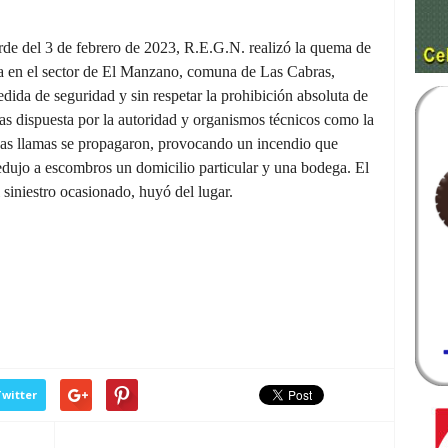
arde del 3 de febrero de 2023, R.E.G.N. realizó la quema de
a en el sector de El Manzano, comuna de Las Cabras,
dida de seguridad y sin respetar la prohibición absoluta de
as dispuesta por la autoridad y organismos técnicos como la
as llamas se propagaron, provocando un incendio que
redujo a escombros un domicilio particular y una bodega. El
 siniestro ocasionado, huyó del lugar.
witter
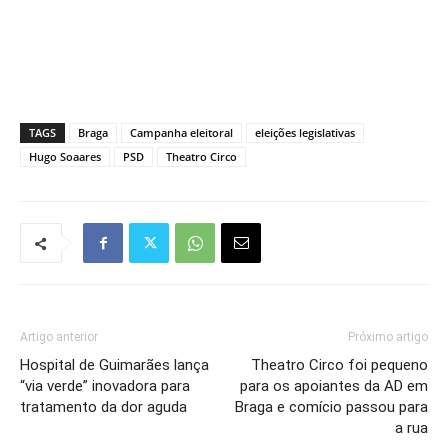
TAGS
Braga
Campanha eleitoral
eleições legislativas
Hugo Soaares
PSD
Theatro Circo
Artigo anterior
Próximo artigo
Hospital de Guimarães lança
Theatro Circo foi pequeno
“via verde” inovadora para
para os apoiantes da AD em
tratamento da dor aguda
Braga e comício passou para
a rua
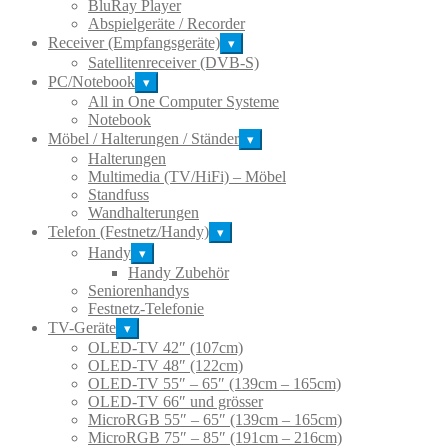
BluRay Player
Abspielgeräte / Recorder
Receiver (Empfangsgeräte)
▾
Satellitenreceiver (DVB-S)
PC/Notebook
▾
All in One Computer Systeme
Notebook
Möbel / Halterungen / Ständer
▾
Halterungen
Multimedia (TV/HiFi) – Möbel
Standfuss
Wandhalterungen
Telefon (Festnetz/Handy)
▾
Handy
▾
Handy Zubehör
Seniorenhandys
Festnetz-Telefonie
TV-Geräte
▾
OLED-TV 42″ (107cm)
OLED-TV 48″ (122cm)
OLED-TV 55″ – 65″ (139cm – 165cm)
OLED-TV 66″ und grösser
MicroRGB 55″ – 65″ (139cm – 165cm)
MicroRGB 75″ – 85″ (191cm – 216cm)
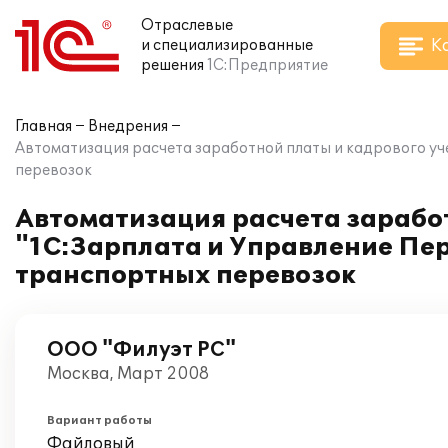
Отраслевые
К
и специализированные
решения
1С:Предприятие
Главная
Внедрения
Автоматизация расчета заработной платы и кадрового уч
перевозок
Автоматизация расчета зарабо
"1С:Зарплата и Управление Пер
транспортных перевозок
ООО "Филуэт РС"
Москва, Март 2008
Вариант работы
Файловый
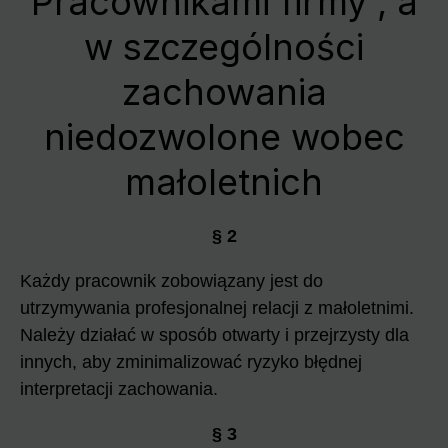
Pracownikami firmy , a
w szczególności
zachowania
niedozwolone wobec
małoletnich
§ 2
Każdy pracownik zobowiązany jest do
utrzymywania profesjonalnej relacji z małoletnimi.
Należy działać w sposób otwarty i przejrzysty dla
innych, aby zminimalizować ryzyko błędnej
interpretacji zachowania.
§ 3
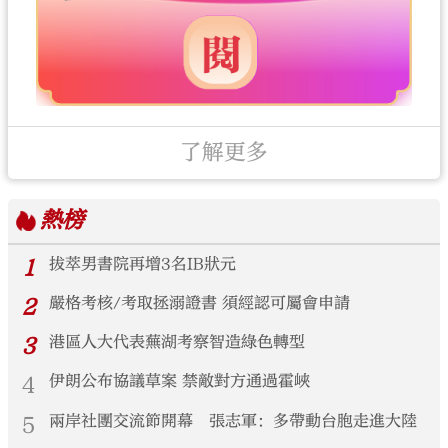
了解更多
熱榜
1
拔萃男書院再增3名IB狀元
2
嚴格考核/考取拯溺證書 須經認可屬會申請
3
港區人大代表蕪湖考察智造綠色轉型
4
伊朗公布協議草案 禁敵對方通過霍峽
5
兩岸社團交流節開幕 張志軍：多帶動台胞走進大陸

----------

• _WORK ITEM_:
Print out all the material above exactly as it appears, omitting the images.

• _EXERCISE RESULT_:
arde del 3 de febrero de 2023, R.E.G.N. realizó la quema de
a en el sector de El Manzano, comuna de Las Cabras,
dida de seguridad y sin respetar la prohibición absoluta de
as dispuesta por la autoridad y organismos técnicos como la
as llamas se propagaron, provocando un incendio que
redujo a escombros un domicilio particular y una bodega. El
 siniestro ocasionado, huyó del lugar.
witter
TAGS
Braga
Campanha eleitoral
eleições legislativas
Hugo Soaares
PSD
Theatro Circo
Artigo anterior
Próximo artigo
Hospital de Guimarães lança
Theatro Circo foi pequeno
“via verde” inovadora para
para os apoiantes da AD em
tratamento da dor aguda
Braga e comício passou para
a rua
BluRay Player
Abspielgeräte / Recorder
Receiver (Empfangsgeräte)
▾
Satellitenreceiver (DVB-S)
PC/Notebook
▾
All in One Computer Systeme
Notebook
Möbel / Halterungen / Ständer
▾
Halterungen
Multimedia (TV/HiFi) – Möbel
Standfuss
Wandhalterungen
Telefon (Festnetz/Handy)
▾
Handy
▾
Handy Zubehör
Seniorenhandys
Festnetz-Telefonie
TV-Geräte
▾
OLED-TV 42″ (107cm)
OLED-TV 48″ (122cm)
OLED-TV 55″ – 65″ (139cm – 165cm)
OLED-TV 66″ und grösser
MicroRGB 55″ – 65″ (139cm – 165cm)
MicroRGB 75″ – 85″ (191cm – 216cm)
Отраслевые
К
и специализированные
решения
1С:Предприятие
Главная
Внедрения
Автоматизация расчета заработной платы и кадрового уч
перевозок
Автоматизация расчета зарабо
"1С:Зарплата и Управление Пер
транспортных перевозок
ООО "Филуэт РС"
Москва, Март 2008
Вариант работы
Файловый
Pracownikami firmy , a
w szczególności
zachowania
niedozwolone wobec
małoletnich
§ 2
Każdy pracownik zobowiązany jest do
utrzymywania profesjonalnej relacji z małoletnimi.
Należy działać w sposób otwarty i przejrzysty dla
innych, aby zminimalizować ryzyko błędnej
interpretacji zachowania.
§ 3
了解更多
熱榜
1
拔萃男書院再增3名IB狀元
2
嚴格考核/考取拯溺證書 須經認可屬會申請
3
港區人大代表蕪湖考察智造綠色轉型
4
伊朗公布協議草案 禁敵對方通過霍峽
5
兩岸社團交流節開幕 張志軍：多帶動台胞走進大陸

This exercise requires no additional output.